Exercise: Once every line in the data that follows has been checked for the word "Microsoft", give only the number of lines that hold it.

________________

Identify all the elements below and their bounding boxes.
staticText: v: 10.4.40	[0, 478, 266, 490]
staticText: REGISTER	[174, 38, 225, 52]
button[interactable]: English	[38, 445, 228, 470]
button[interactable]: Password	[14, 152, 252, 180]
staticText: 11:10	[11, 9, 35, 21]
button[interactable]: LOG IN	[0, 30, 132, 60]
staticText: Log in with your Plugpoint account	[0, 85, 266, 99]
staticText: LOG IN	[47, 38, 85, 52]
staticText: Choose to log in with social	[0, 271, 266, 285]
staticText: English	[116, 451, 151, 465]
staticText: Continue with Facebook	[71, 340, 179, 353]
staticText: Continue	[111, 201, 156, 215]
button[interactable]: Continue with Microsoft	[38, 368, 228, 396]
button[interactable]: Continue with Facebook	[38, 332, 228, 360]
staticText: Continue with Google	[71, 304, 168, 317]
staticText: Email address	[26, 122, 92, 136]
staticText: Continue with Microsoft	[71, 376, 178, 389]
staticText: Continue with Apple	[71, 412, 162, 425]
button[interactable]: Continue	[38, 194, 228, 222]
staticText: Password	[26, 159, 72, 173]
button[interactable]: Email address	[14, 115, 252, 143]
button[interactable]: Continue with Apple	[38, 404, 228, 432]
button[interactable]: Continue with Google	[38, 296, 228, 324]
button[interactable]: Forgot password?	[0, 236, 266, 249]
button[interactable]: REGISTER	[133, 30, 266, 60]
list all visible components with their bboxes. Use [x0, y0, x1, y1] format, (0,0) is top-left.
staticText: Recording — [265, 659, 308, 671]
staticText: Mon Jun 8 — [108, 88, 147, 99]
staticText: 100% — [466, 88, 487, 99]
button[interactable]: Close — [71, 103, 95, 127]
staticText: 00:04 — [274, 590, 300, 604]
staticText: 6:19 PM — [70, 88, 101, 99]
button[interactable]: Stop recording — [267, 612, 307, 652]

________________

Answer below: 2